= REQUIRED ACTION =
Even where a record seems odd, copy it exactly as it appears below.

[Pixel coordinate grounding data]
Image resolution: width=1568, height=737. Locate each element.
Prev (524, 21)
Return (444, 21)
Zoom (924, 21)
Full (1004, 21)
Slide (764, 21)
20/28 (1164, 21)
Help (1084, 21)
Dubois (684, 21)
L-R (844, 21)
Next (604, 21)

= SOLUTION FOR THIS EXERCISE =
Image resolution: width=1568, height=737. Locate each element.
Prev (524, 21)
Return (444, 21)
Zoom (924, 21)
Full (1004, 21)
Slide (764, 21)
20/28 (1164, 21)
Help (1084, 21)
Dubois (684, 21)
L-R (844, 21)
Next (604, 21)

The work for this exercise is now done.